The Edward under construction at E.O. Sjolander’s shipyard, Galveston Daily News, May 28, 1911.

From the very beginning there has been boatbuilding going on in Galveston Bay. The first boats made by the Karankawas were dugout canoes, using a single tree trunk with the center hewed out. They made and used these canoes all over the Galveston Bay system for hundreds of years. If you fast forward a few centuries, the next local shipyard we know anything about belonged to Walter G. Dyer in 1843 and was located at Midway Landing, on the peninsula south of the ExxonMobil docks just west of the Fred Hartman Bridge. He probably did not build boats from the keel up, but the yard was known for repairs. He had built an inclined plane to haul out steamboats for hull repairs. The steamboat Patrick Henry was overhauled there in 1840, and an 1844 article in the Telegraph and Texas Register reported that Dyer was trying to get a contract for repair of Texas Navy ships. The same year he acquired the brig San Jacinto where he had it moored at his shipyard. There was another shipyard in Lynchburg in 1850 run by ship builder Louis Macomb who employed a ship carpenter and two shipwrights. A little further south near Mitchell’s Bay lived John Overland who was also a shipwright. 

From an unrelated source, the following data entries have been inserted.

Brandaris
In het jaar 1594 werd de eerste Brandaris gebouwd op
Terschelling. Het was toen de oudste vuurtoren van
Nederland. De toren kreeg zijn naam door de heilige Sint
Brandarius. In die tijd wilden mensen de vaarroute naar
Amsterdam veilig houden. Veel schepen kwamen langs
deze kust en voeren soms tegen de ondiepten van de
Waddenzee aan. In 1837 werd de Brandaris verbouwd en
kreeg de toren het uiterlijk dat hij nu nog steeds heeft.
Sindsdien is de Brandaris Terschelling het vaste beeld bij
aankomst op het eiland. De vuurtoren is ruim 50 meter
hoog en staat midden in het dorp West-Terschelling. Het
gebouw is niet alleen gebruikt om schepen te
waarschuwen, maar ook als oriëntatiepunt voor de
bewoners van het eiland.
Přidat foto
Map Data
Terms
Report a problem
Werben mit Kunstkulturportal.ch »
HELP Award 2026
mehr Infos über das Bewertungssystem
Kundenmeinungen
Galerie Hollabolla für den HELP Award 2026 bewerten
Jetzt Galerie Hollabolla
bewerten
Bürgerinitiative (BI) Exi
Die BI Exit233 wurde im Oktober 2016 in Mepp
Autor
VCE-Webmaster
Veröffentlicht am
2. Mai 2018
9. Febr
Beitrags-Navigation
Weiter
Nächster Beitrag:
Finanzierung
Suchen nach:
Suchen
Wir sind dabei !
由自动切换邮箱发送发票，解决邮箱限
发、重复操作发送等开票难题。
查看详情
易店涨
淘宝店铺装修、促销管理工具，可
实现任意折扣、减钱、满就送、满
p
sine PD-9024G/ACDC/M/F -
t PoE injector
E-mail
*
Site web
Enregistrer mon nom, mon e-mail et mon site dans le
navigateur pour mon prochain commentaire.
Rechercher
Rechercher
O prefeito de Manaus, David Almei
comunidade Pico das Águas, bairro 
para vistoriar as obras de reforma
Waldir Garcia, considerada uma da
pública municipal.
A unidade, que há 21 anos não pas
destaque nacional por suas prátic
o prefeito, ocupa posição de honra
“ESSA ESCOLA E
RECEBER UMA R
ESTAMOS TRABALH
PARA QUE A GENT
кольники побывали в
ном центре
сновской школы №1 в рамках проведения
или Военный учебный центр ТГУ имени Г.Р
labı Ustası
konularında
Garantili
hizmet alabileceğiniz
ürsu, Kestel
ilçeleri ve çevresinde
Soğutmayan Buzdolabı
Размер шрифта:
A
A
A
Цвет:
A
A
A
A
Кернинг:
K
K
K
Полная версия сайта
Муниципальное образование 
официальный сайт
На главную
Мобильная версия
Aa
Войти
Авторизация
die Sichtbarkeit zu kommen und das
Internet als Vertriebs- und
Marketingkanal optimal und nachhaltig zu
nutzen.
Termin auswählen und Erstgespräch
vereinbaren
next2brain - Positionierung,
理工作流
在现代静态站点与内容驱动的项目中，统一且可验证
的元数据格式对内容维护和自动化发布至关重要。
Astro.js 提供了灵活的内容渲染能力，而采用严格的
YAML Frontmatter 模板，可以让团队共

Not many steamboats were built here because the large shipyards on the Mississippi River were better suited for the manufacturing process although there were a few built in Houston and Galveston prior to 1860. The 1860 census shows William Coat and Jacob Huntman working at a shipyard at Wallisville and William Peet and Henry Whiting working at another one on Cedar Bayou on the Chambers County side. During the Civil War, Thomas Chubb had a ship yard on Goose Creek. It would be a safe bet that John Overland worked there. Records indicate that at least seventeen vessels were constructed in upper Galveston Bay and used as blockade runners. The only ship built from the keel up on Goose Creek was the schooner Bagdad, but five others are known to have been refitted there. The Royal Yacht was burned in the Battle of Galveston in 1861 but was towed to Goose Creek for rebuilding and returned to service. She was later captured by the U.S. Navy while attempting to run the blockade.